TL;DR:
We went from 16 t/s with a 14B dense model to 70 t/s with a 35B MoE model on a Mac Mini M4 Pro 64GB, using Ollama 0.22.1 with NVFP4 MLX acceleration. Here's exactly what we did and what we learned:
Hardware
- Mac Mini M4 Pro, 64GB unified memory
- Ollama 0.22.1 (critical — MLX runner was broken in 0.21.x for NVFP4)
Model
- qwen3.6:35b-a3b-coding-nvfp4
Our Journey: 4 Stage Benchmarking
We ran a systematic benchmark across multiple models and configurations using an identical prompt and 120 output tokens each time. Here are the results:
| MODEL | FORMAT | ENGINE | CTX | KV CACHE | THINKING | AVG EVAL RATE |
|---|---|---|---|---|---|---|
| Qwen2.5-14B | GGUF Q8_0 | llama.cpp | 32k | q8_0 | — | 16.2 t/s |
| Qwen3.6-35B | GGUF Q5_K_M | llama.cpp | 32k | q8_0 | ON | 27.3 t/s |
| Qwen3.6-35B | GGUF Q5_K_M | llama.cpp | 32k | q8_0 | OFF | 27.5 t/s |
| Qwen3.6-35B | GGUF Q5_K_M | llama.cpp | 8k | q8_0 | OFF | 27.4 t/s |
| Qwen3.6-35B | GGUF Q5_K_M | llama.cpp | 32k | f16 | OFF | 27.8 t/s |
| Qwen3.6-35B | NVFP4 | MLX native | 32k | MLX native | OFF | 69.8 t/s |
Key Findings
1. MoE beats dense models — even at larger scale
The 35B MoE (Mixture-of-Experts) model was 69% faster than the 14B dense model at the same context window. This seems counterintuitive but makes sense once you understand MoE: only ~3.5B parameters activate per token, not all 34.7B. The active parameter count during inference is actually smaller than the 14B dense model, despite the total being much larger.
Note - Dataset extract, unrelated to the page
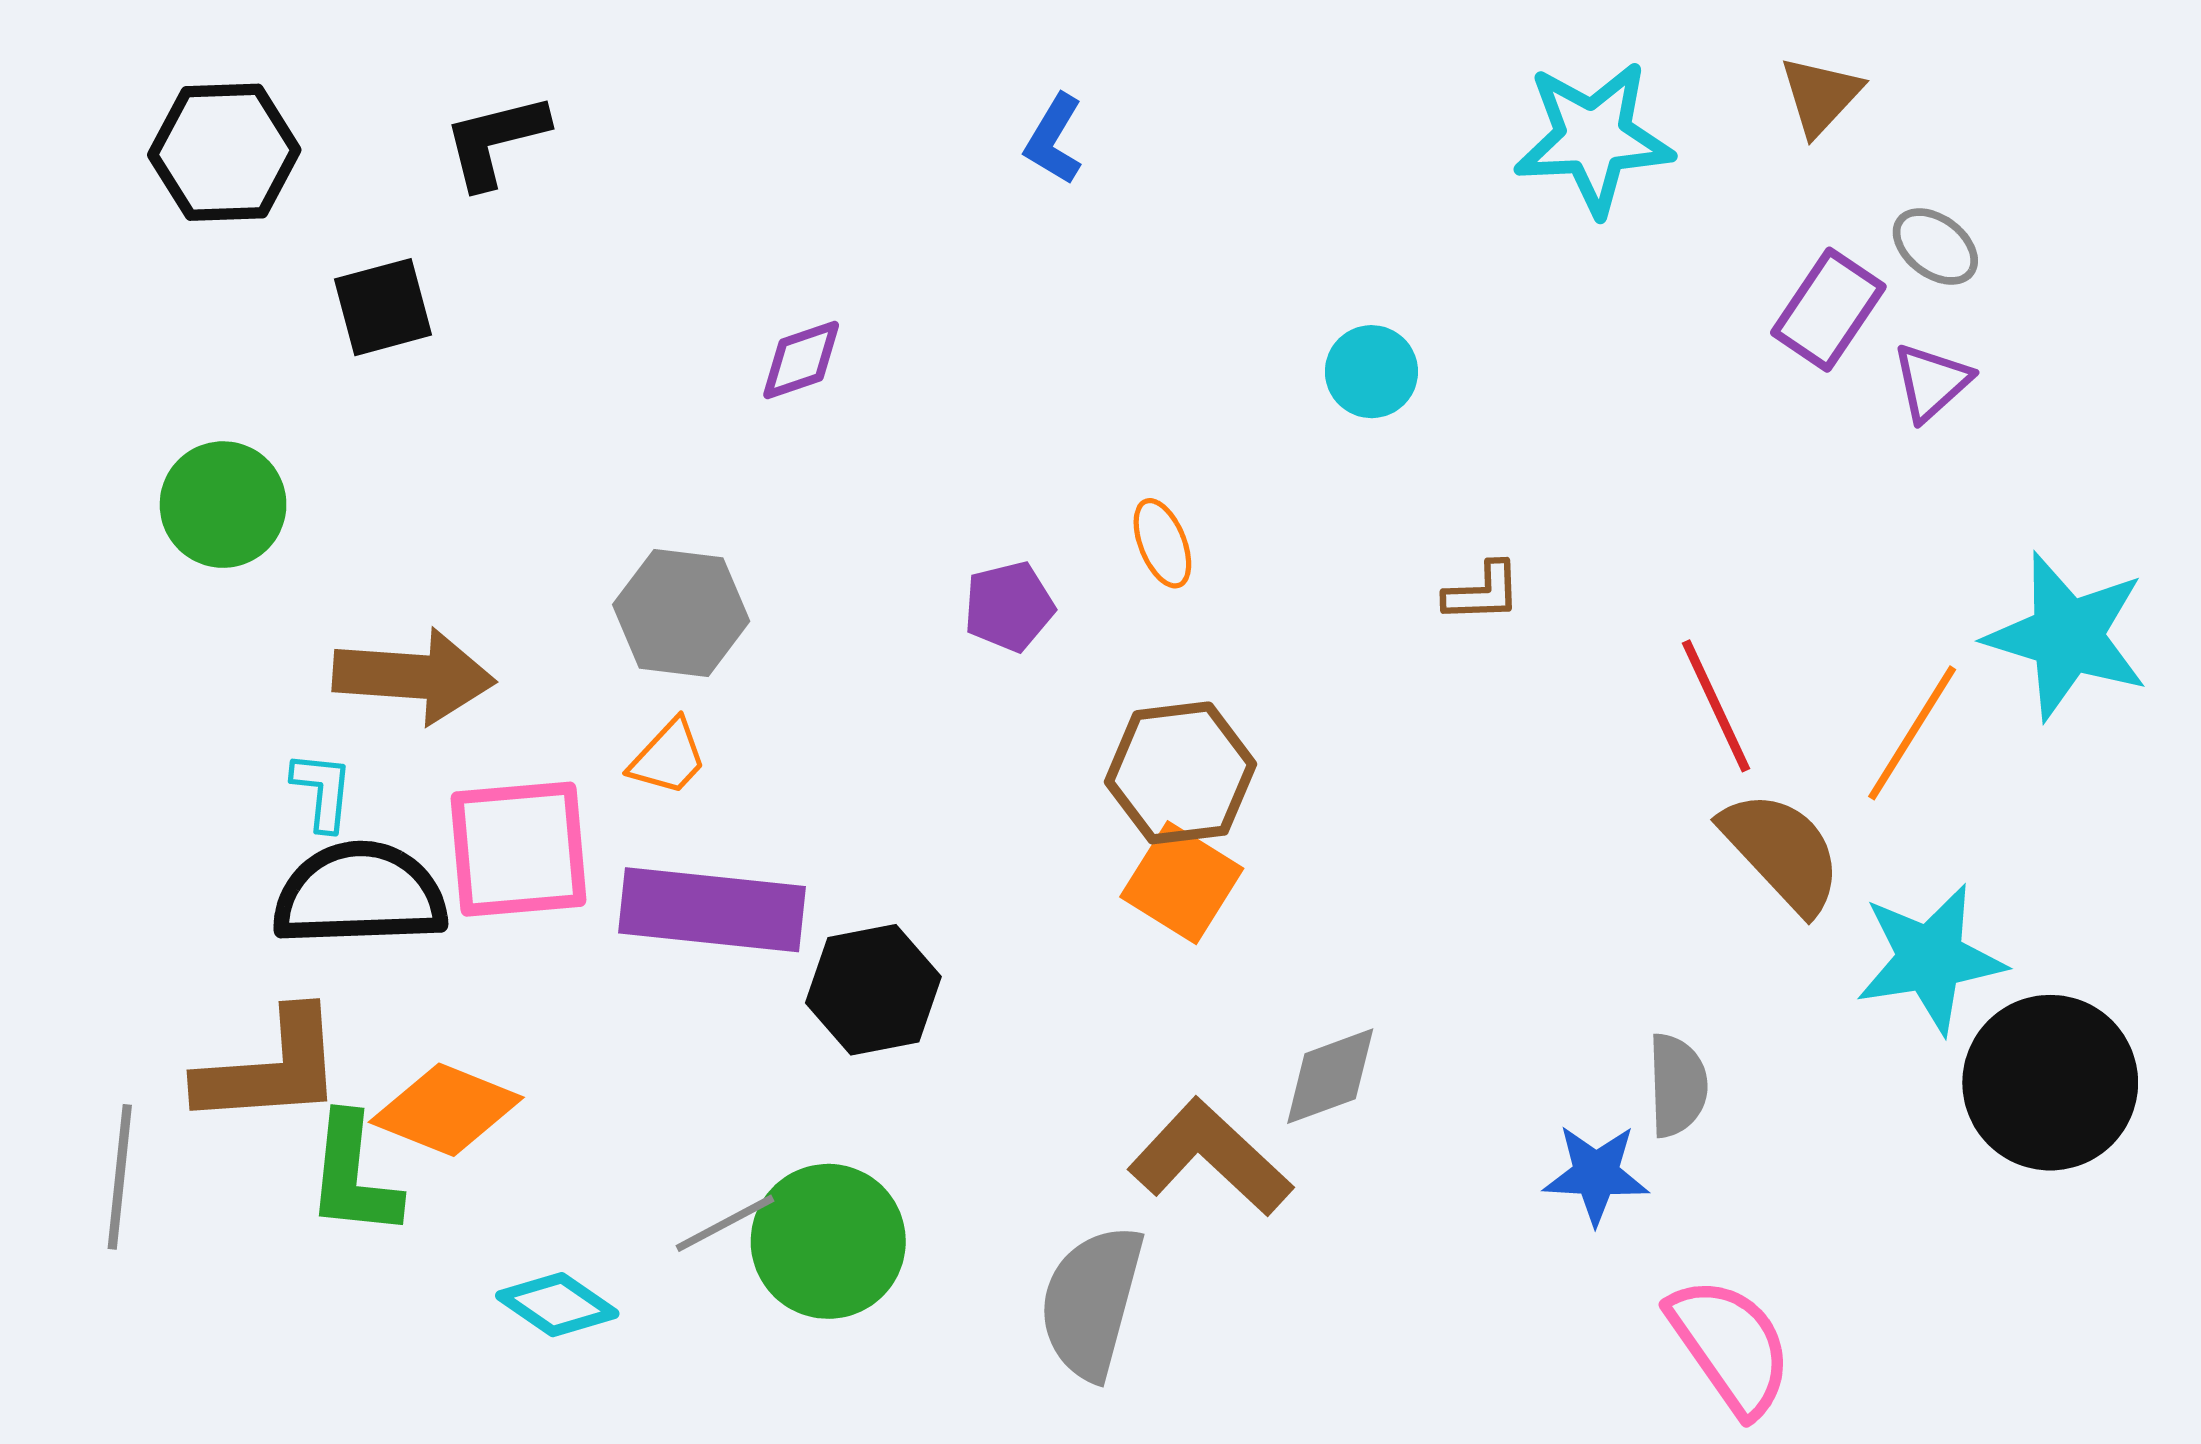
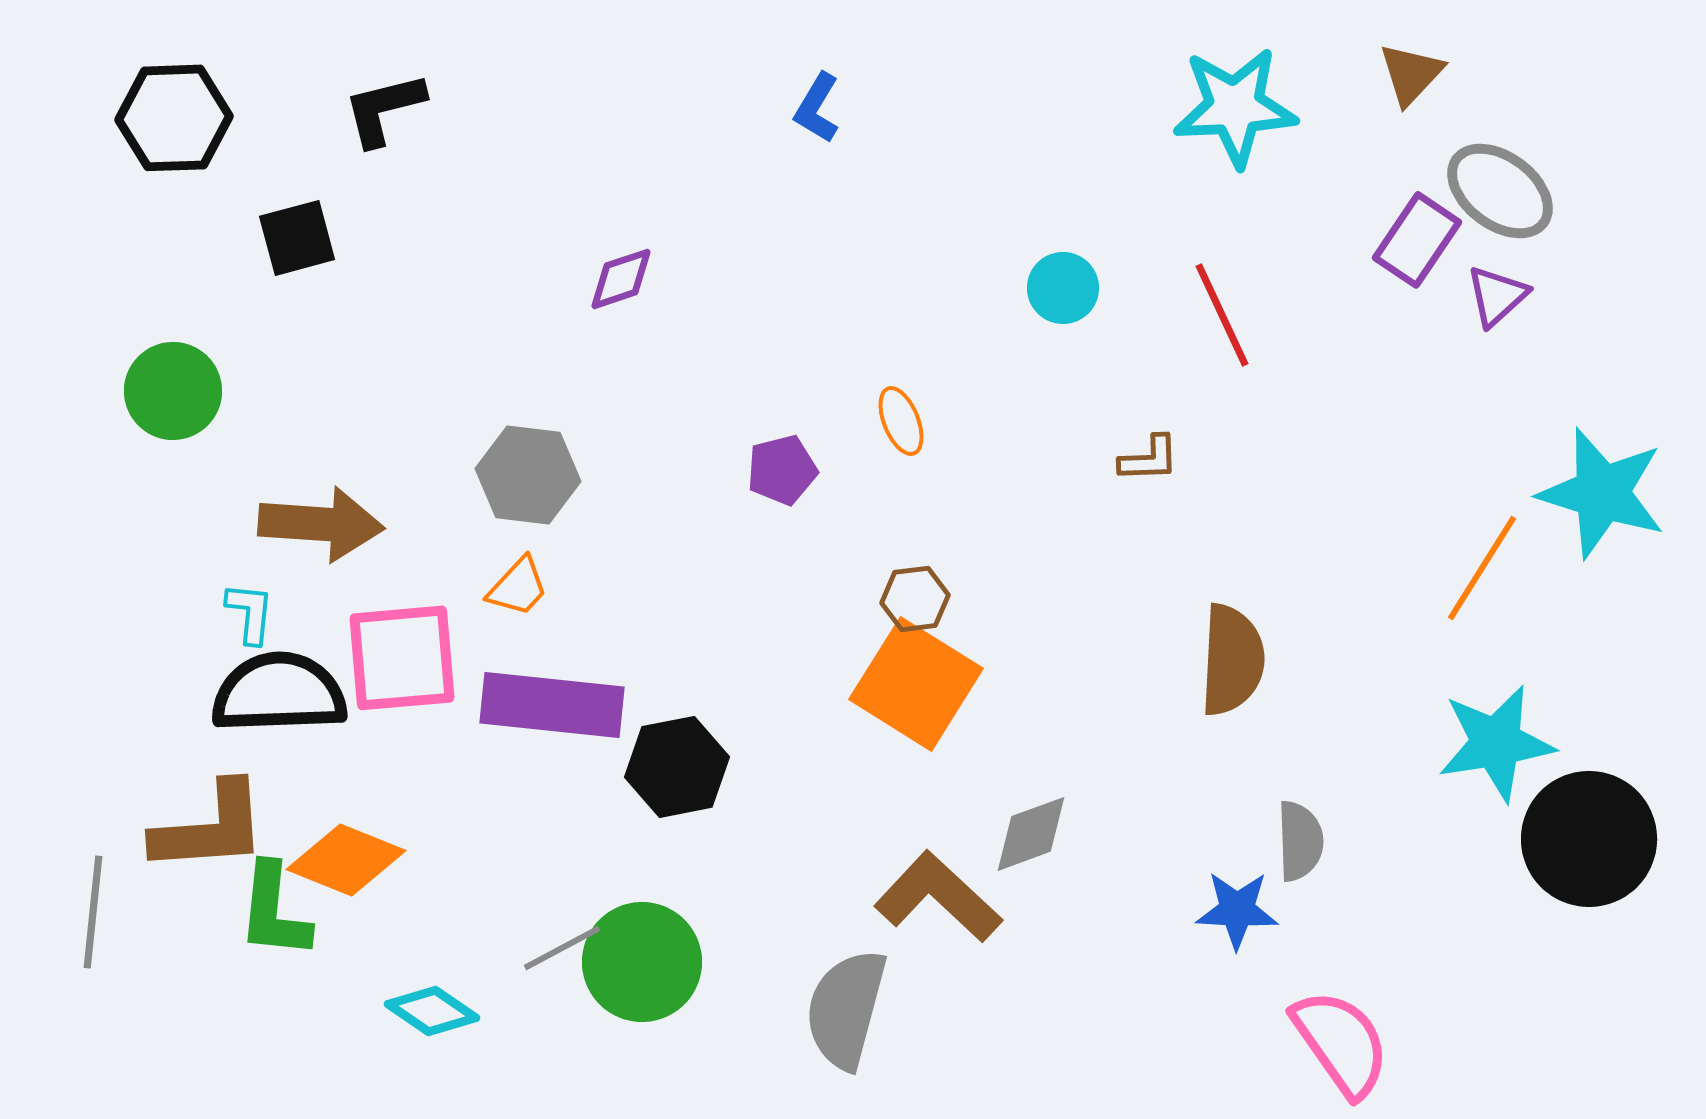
gray ellipse: (1935, 246) -> (1500, 191), size x1.6
red line: (1716, 706) -> (1222, 315), moved
brown hexagon: (1181, 773) -> (915, 599), size x0.6
brown semicircle: (1782, 852) -> (1232, 660), moved, turned 46
orange square: (1182, 883) -> (916, 684), size x1.4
We dropped the 14B entirely. There was no reason to keep it.
2. Context window reduction doesn't help for short tasks
We tested 32k vs 8k context windows expecting a speed improvement. There was none i.e. less than 0.1 t/s difference. The quadratic attention cost only matters when you're near the context limit. For agentic tasks under 500 tokens, context window size is irrelevant to throughput.
3. KV cache type (f16 vs q8_0) makes negligible difference
Switching `OLLAMA_KV_CACHE_TYPE` from `q8_0` to `f16` yielded +0.3 t/s — well within noise margin. Not worth the extra RAM cost at scale. We kept f16 for marginal accuracy benefit but don't expect a speed win from it.
4. Thinking suppression saves token budget, not wall-clock time
Qwen3.6 is a thinking model. With thinking ON, all 120 eval tokens went to the `<think>` reasoning trace — zero useful output. Speed was identical with thinking OFF. The gain is purely token efficiency, not throughput.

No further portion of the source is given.